DV Women’s Wrestling challenges gender norms in school sports

Sanjana Ranganathan, Opinions Editor

Started three years ago, Dougherty Valley High School houses the only female wrestling team in the school district; it has grown rapidly since then and continues to challenge social  and gender norms.

The girls’ team at DVHS is not only unique for the very fact that it is the only girls’ team in SRVUSD, but because female and male teams are incredibly integrated, differing from most other sports. 

According to captain Shreya Balasubramanian, both genders practice together, bond together and receive similar opportunities. 

The only area they differ is in tournaments and competitions, where genders are segregated for competition purposes. 

The women’s team has also been incredibly successful. 

Balasubramanian notes that the team qualified 12 girls to NCS and one to state last year, which are relatively high numbers given how new the team is. 

However, this success has not been easy for females, many of whom have faced initial barriers in overcoming the masculine stereotypes surrounding the sport.

Senior Jasmine Lam recalls her initial challenges. 

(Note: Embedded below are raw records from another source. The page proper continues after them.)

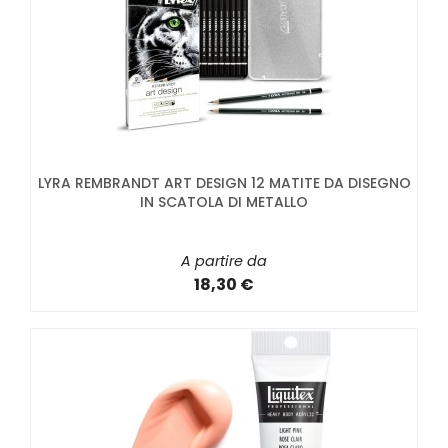
LYRA REMBRANDT ART DESIGN 12 MATITE DA DISEGNO
IN SCATOLA DI METALLO
A partire da
18,30 €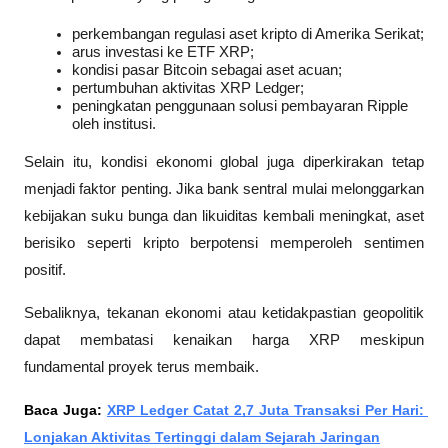
perkembangan regulasi aset kripto di Amerika Serikat;
arus investasi ke ETF XRP;
kondisi pasar Bitcoin sebagai aset acuan;
pertumbuhan aktivitas XRP Ledger;
peningkatan penggunaan solusi pembayaran Ripple 
oleh institusi.
Selain itu, kondisi ekonomi global juga diperkirakan tetap 
menjadi faktor penting. Jika bank sentral mulai melonggarkan 
kebijakan suku bunga dan likuiditas kembali meningkat, aset 
berisiko seperti kripto berpotensi memperoleh sentimen 
positif.
Sebaliknya, tekanan ekonomi atau ketidakpastian geopolitik 
dapat membatasi kenaikan harga XRP meskipun 
fundamental proyek terus membaik.
Baca Juga: 
XRP Ledger Catat 2,7 Juta Transaksi Per Hari: 
Lonjakan Aktivitas Tertinggi dalam Sejarah Jaringan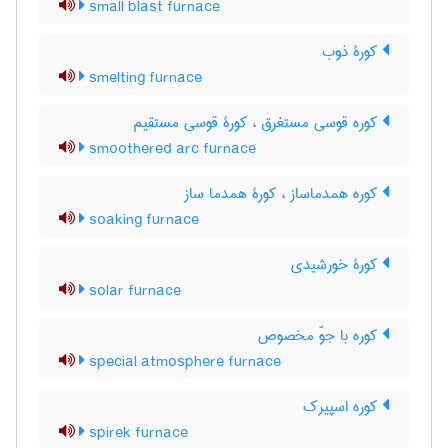
small blast furnace
کورۀ ذوب
smelting furnace
کوره قوسی مستغرق ، کورۀ قوسی مستقیم
smoothered arc furnace
کوره همدماساز ، کورۀ همدما ساز
soaking furnace
کورۀ خورشیدی
solar furnace
کوره با جوّ مخصوص
special atmosphere furnace
کوره اسپیرک
spirek furnace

“In the beginning, I felt that I had to prove to myself that I was good enough for the guys. I felt like [girls] had to work harder to prove that we can do it too,” she said 

Lam attributes wrestling’s societal perception as an inherently  “masculine” sport. She describes her initial perception of wrestling as “strong men putting each other to the ground.”

She concludes, “It is ‘normal’ for a guy to wrestle, whereas if I tell someone I wrestle, they are like, ‘Oh you wrestle?’” 

Despite some initial push-back from existing male members, the girls team has ultimately been beneficial for DVHS wrestling as a whole. 

Miles Stines, a senior male on the team, notes that while some of the guys were against it at first, the addition of the girls team has boosted DVHS’ wrestling quality as a whole, overall concluding that the entire team has improved.

This positive increase can also be seen nationwide. The number of high school female wrestlers is on the rise; according to the National Wrestling Coaching Association (NWCA), there are 16,562 high school female wrestlers, growing from just 804 in 1994. 

Wrestling has also been recognized at the collegiate and Olympic levels. In 2004, female wrestling was recognized as an Olympic sport and approximately 60 colleges currently sponsor female wrestling programs. 

Gender equality is definitely improving. As the DVHS women’s wrestling team’s numbers grow, so does their influence in creating wider societal change. 

“More and more girls have been coming out and doing the sport … and it is becoming more acceptable for girls to engage in such a physical activity,” Lam said.